In April 1996 the mother contacted Dr Wakefield, and Dr Mills, from whom you will hear, and who had been the child’s community paediatrician for some years. He wrote to Dr Wakefield, but that letter was copied to Professor Walker-Smith, and, as I have said, you should remember the charges relate to Professor Walker-Smith, and the letter is in the Royal Free Hospital records at page 77. This letter is addressed to Dr Wakefield but copied to Professor Walker-Smith, and they are in the Royal Free Hospital records:
“Dear Dr Wakefield,
I understand that you have recently spoken to the Mother of this 4 year old boy ...
You suggested to her on the telephone that a referral to Professor Walker-Smith may be appropriate, and [the mother] has contacted me asking if I would make a referral.
I have been involved with [JS] for several years. He presents as a child with classical autism and his language development and social interaction is severely impaired. At one stage a hearing loss was suspected, but has not been confirmed. In addition, he has mild diarrhoea which has not really been a clinical problem. There have been no problems with growth or weight gain.
The family date [JS’s] problems to happening after MMR vaccine at the age of 18 months and they are convinced that this is the etiology of his autism. There certainly seems to have been several linked reports in the literature of association with MMR with other children, but this is commonly the case in conditions where we do not have a clear etiology and 95% of children in the UK received MMR vaccine anyway.
Mother has asked me to make a referral to your team.
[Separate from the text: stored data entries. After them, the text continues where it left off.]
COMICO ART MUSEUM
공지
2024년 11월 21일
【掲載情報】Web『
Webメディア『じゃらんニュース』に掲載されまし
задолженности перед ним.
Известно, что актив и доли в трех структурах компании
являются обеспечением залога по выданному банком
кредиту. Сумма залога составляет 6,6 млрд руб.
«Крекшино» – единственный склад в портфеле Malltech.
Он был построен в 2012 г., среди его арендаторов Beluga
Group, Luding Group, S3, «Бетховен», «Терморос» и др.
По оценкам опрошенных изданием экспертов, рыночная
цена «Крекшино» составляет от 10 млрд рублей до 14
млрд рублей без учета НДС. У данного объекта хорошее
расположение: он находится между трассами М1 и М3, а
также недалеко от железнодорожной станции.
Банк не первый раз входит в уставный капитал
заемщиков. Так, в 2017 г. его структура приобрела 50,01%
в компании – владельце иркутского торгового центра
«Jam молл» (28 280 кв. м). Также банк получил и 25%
Could you let me know what you would be able to offer [JS] and the family?
I am quite happy to be open-minded about unsubstantiated causes and possible future treatments, but I am not keen on sanctioning detailed investigations unless there seems to be some logic behind them.”
So that is the letter that JS’s paediatrician wrote.
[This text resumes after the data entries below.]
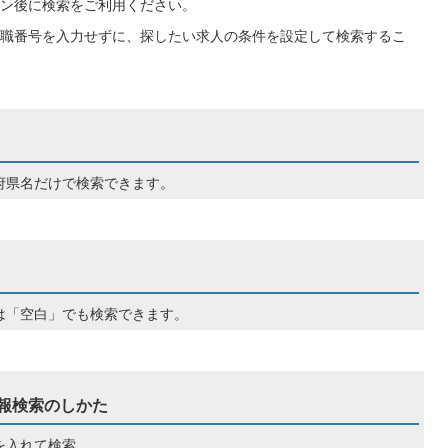
ン後に検索をご利用ください。
職番号を入力せずに、探したい求人の条件を設定して検索するこ
府県名だけで検索できます。
は「空白」でも検索できます。
報検索のしかた
を入れて検索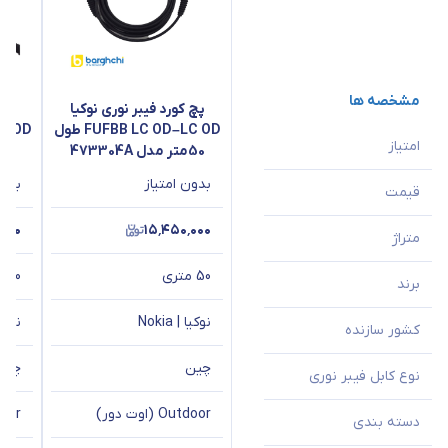
مشخصه ها
پچ‌ کورد فیبر نوری نوکیا
پچ 
FUFBB LC OD–LC OD طول
امتیاز
50متر مدل 473304A
60متر مدل 3947A
بدون امتیاز
بدون
قیمت
٬۰۰۰
۱۵٬۴۵۰٬۰۰۰
متراژ
50 متری
60 متر
برند
نوکیا | Nokia
نوکیا | 
کشور سازنده
چین
چین
نوع کابل فیبر نوری
Outdoor (اوت دور)
Outdoor
دسته بندی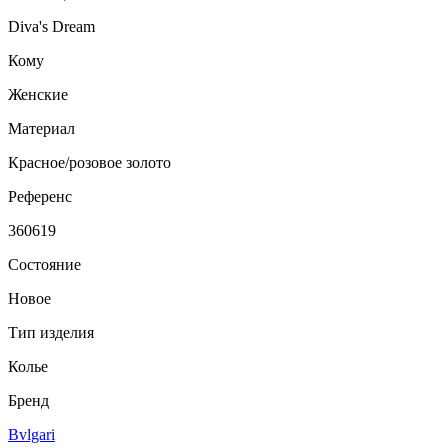
Diva's Dream
Кому
Женские
Материал
Красное/розовое золото
Референс
360619
Состояние
Новое
Тип изделия
Колье
Бренд
Bvlgari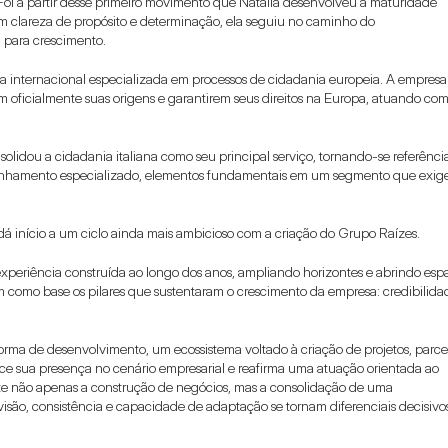
oi a partir desse primeiro movimento que Natália desenvolveu a maturidade 
m clareza de propósito e determinação, ela seguiu no caminho do 
 para crescimento.
a internacional especializada em processos de cidadania europeia. A empresa 
em oficialmente suas origens e garantirem seus direitos na Europa, atuando com
idou a cidadania italiana como seu principal serviço, tornando-se referência
nhamento especializado, elementos fundamentais em um segmento que exige
dá início a um ciclo ainda mais ambicioso com a criação do Grupo Raízes.
periência construída ao longo dos anos, ampliando horizontes e abrindo espa
 como base os pilares que sustentaram o crescimento da empresa: credibilidad
ma de desenvolvimento, um ecossistema voltado à criação de projetos, parcer
ce sua presença no cenário empresarial e reafirma uma atuação orientada ao 
lete não apenas a construção de negócios, mas a consolidação de uma 
são, consistência e capacidade de adaptação se tornam diferenciais decisivo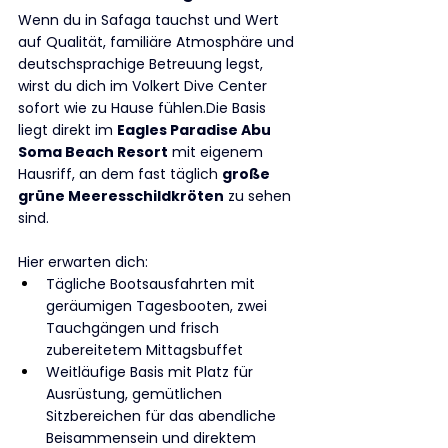
Wenn du in Safaga tauchst und Wert 
auf Qualität, familiäre Atmosphäre und 
deutschsprachige Betreuung legst, 
wirst du dich im Volkert Dive Center 
sofort wie zu Hause fühlen.Die Basis 
liegt direkt im 
Eagles Paradise Abu 
Soma Beach Resort
 mit eigenem 
Hausriff, an dem fast täglich 
große 
grüne Meeresschildkröten
 zu sehen 
sind.
Hier erwarten dich:
Tägliche Bootsausfahrten mit 
geräumigen Tagesbooten, zwei 
Tauchgängen und frisch 
zubereitetem Mittagsbuffet
Weitläufige Basis mit Platz für 
Ausrüstung, gemütlichen 
Sitzbereichen für das abendliche 
Beisammensein und direktem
On 7 November, Professor Walker-Smith responded to Dr Mills, and indicated that they at the Royal Free were looking at a group of children with autistic symptoms related to MMR vaccine and found that a number had gastrointestinal symptoms and when investigated endoscopic abnormalities, and he said that he would be happy to see the parents and discuss it with them and then get Dr Mills’ advice as to the right to proceed.
So far so good: Dr Mills responded directly to Professor Walker-Smith saying that whilst he thought that the research findings were interesting, as child JS’s main consultant he did not think that the investigation schedule was appropriate for him at that time, and Professor Walker-Smith acknowledge that letter, accepted Dr Mills’ verdict and said he would be happy to hear from him if the situation changed.
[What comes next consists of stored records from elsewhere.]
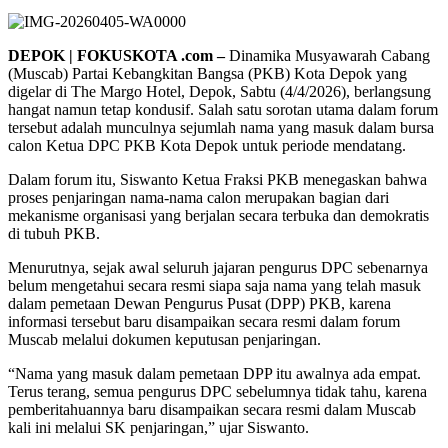
DEPOK | FOKUSKOTA .com –
Dinamika Musyawarah Cabang
(Muscab) Partai Kebangkitan Bangsa (PKB) Kota Depok yang
digelar di The Margo Hotel, Depok, Sabtu (4/4/2026), berlangsung
hangat namun tetap kondusif. Salah satu sorotan utama dalam forum
tersebut adalah munculnya sejumlah nama yang masuk dalam bursa
calon Ketua DPC PKB Kota Depok untuk periode mendatang.
Dalam forum itu, Siswanto Ketua Fraksi PKB menegaskan bahwa
proses penjaringan nama-nama calon merupakan bagian dari
mekanisme organisasi yang berjalan secara terbuka dan demokratis
di tubuh PKB.
Menurutnya, sejak awal seluruh jajaran pengurus DPC sebenarnya
belum mengetahui secara resmi siapa saja nama yang telah masuk
dalam pemetaan Dewan Pengurus Pusat (DPP) PKB, karena
informasi tersebut baru disampaikan secara resmi dalam forum
Muscab melalui dokumen keputusan penjaringan.
“Nama yang masuk dalam pemetaan DPP itu awalnya ada empat.
Terus terang, semua pengurus DPC sebelumnya tidak tahu, karena
pemberitahuannya baru disampaikan secara resmi dalam Muscab
kali ini melalui SK penjaringan,” ujar Siswanto.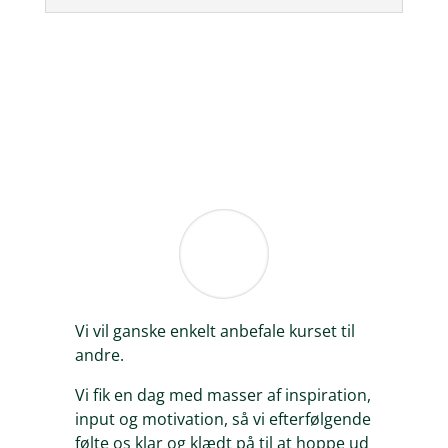
Vi vil ganske enkelt anbefale kurset til
andre.
Vi fik en dag med masser af inspiration,
input og motivation, så vi efterfølgende
følte os klar og klædt på til at hoppe ud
There the matter rested, as far as Professor Walker-Smith was concerned, until April 1997, so a year after that first contact had been made, and you should remember that by April 1997 all The Lancet children had been investigated.
On 23 April 1997, Professor Walker-Smith wrote back to Dr Mills, having apparently heard via Dr Wakefield, of the parents’ distress concerning their son, and the letter he wrote after that year’s lapse is on page 70 of the same volume.
“Dear Dr Mills,
I am writing to you again as I understand from Dr Wakefield that the family are considerably distressed concerning [JS]. We have begun to have some quite remarkable success in treating children with autism and evidence of bowel inflammation with Sulphasalazine and related drugs. I do believe it really would be helpful for us to do these investigations in [JS] or for me to at least see the child to assess the situation. I enclose a copy of our protocol and would be grateful if you would reconsider this issue once more.”
Dr Mills replied on this occasion, as you will see in somewhat firmer terms, and it is our case that the letter that he wrote to Professor Walker-Smith underlines what we say is the proper and responsible approach of a clinician and a paediatrician, and that letter is at page 68 of the same volume:
“Dear Professor Walker-Smith” – he thanks him for his letter.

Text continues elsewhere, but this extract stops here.